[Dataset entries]
━━━━━━━━━━━━━━━━━━━━━━━━━━━━━━

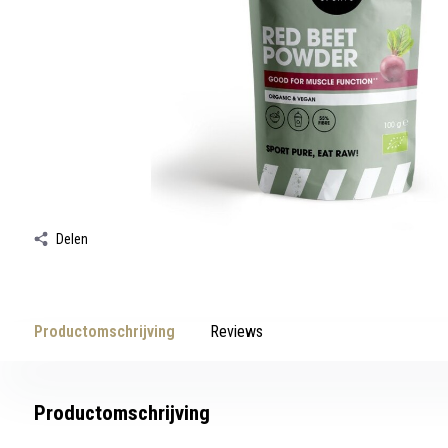
werkt,
kunt
u
touch-
en
swipetekens
gebruiken.
Delen
Productomschrijving
Reviews
Productomschrijving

━━━━━━━━━━━━━━━━━━━━━━━━━━━━━━

• _TASK_
Each line of the records above must be repeated exactly, but no picture belongs in the copy.

• _RESULT OF THE EXERCISE_
werkt,
kunt
u
touch-
en
swipetekens
gebruiken.
Delen
Productomschrijving
Reviews
Productomschrijving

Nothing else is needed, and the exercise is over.